Continuing claims for unemployment benefits gives a different measure, really a snapshot as of May 23, of the current number unemployed. At that date, the total number of workers who had received and were continuing to receive benefits was about 14,000. Typically, the numbers are much lower than the cumulative claims over this short an interval (10 weeks). For example, the cumulative initial claims count on May 23 was slightly more than 36,000. Why the difference? People roll off the unemployment roster, a dynamic not captured by cumulative initial claims.

The graph shows the top 5 sectors for job losses in Benton and Franklin counties, as measured by continuing claims for unemployment on May 23. (Courtesy Benton-Franklin Trends)

Local manufacturing ranked fifth for overall job losses at the end of May. Compared to the leading contributor for job losses, health care and social assistance, manufacturing was a distant fifth. And as a share of all those employed in the industry in 2018, manufacturing showed losses of 11 percent, also fifth lowest among the five largest sectors with losses.

Washington state’s Phase 1 rules allow all food and beverage manufacturing to continue production, and given the makeup of local manufacturing, this has largely benefited the Tri Cities. Of course, if outbreaks occur, then public health authorities will have no choice but to intervene. They might shut down a plant for a while, as they did Tyson’s Wallula plant and fruit packers in Yakima County. At the time of this writing, however, no such episode has been observed in Benton and Franklin counties.

Once the two counties are able to move to Phase 2 reopening, then all manufacturing will be allowed to restart. Whether all the jobs come back is unknown. Markets may have weakened and supply chains may have been dented, if not broken.

While manufacturing doesn’t land in the top 5 sectors by workforce or earnings, it provides great benefits to the greater Tri-Cities, if only for one reason.
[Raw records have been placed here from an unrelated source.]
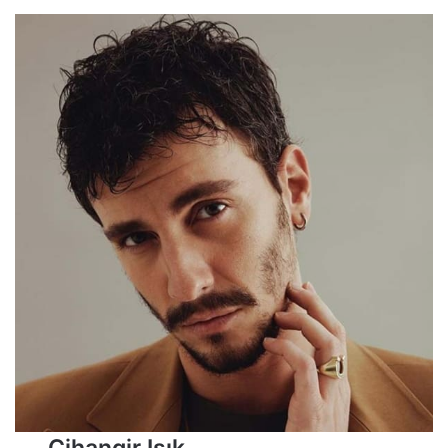
Cihangir Işık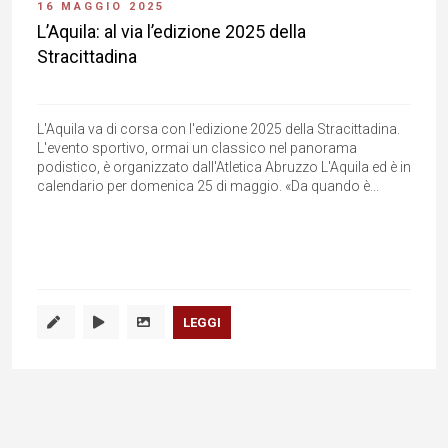
16 MAGGIO 2025
L’Aquila: al via l’edizione 2025 della
Stracittadina
L'Aquila va di corsa con l'edizione 2025 della Stracittadina.
L'evento sportivo, ormai un classico nel panorama
podistico, è organizzato dall'Atletica Abruzzo L'Aquila ed è in
calendario per domenica 25 di maggio. «Da quando è...
LEGGI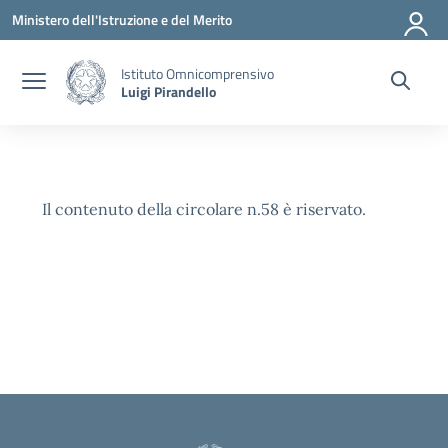
Vai ai contenuti
Vai al menu di navigazione
Vai al footer
Ministero dell'Istruzione e del Merito
Istituto Omnicomprensivo
Luigi Pirandello
Il contenuto della circolare n.58 è riservato.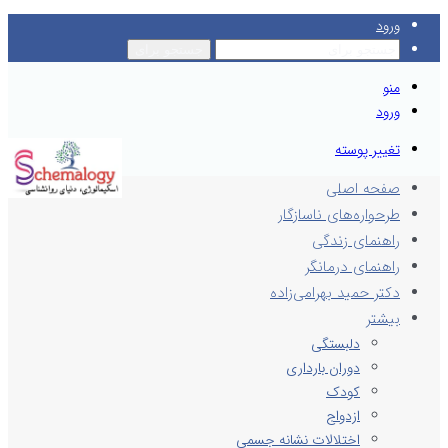
ورود
جستجو برای
منو
ورود
تغییر پوسته
صفحه اصلی
طرحواره‌های ناسازگار
راهنمای زندگی
راهنمای درمانگر
دکتر حمید بهرامی‌زاده
بیشتر
دلبستگی
دوران بارداری
کودک
ازدواج
اختلالات نشانه جسمی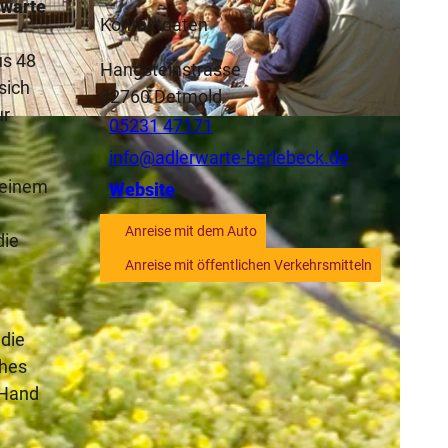
lwarte
Kontaktdaten
us 48
Hangsteinstrasse
sich
32760
Detmold
ur
05231 47171
info@adlerwarte-berlebeck.de
 einem
Website
Anreise mit dem Auto
die
Anreise mit öffentlichen Verkehrsmitteln
 die
ches
 Hand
Nearly all of its production is sent out of county and a significant share overseas. This flow of goods implies that manufacturing sales represent “new dollars” in the local economy. That is always something one likes to see in an assessment of the local economy.

Patrick Jones is the executive director for Eastern Washington University’s Institute for Public Policy & Economic Analysis. Benton-Franklin Trends, the institute’s project, uses local, state and federal data to measure the local economic, educational and civic life of Benton and Franklin counties.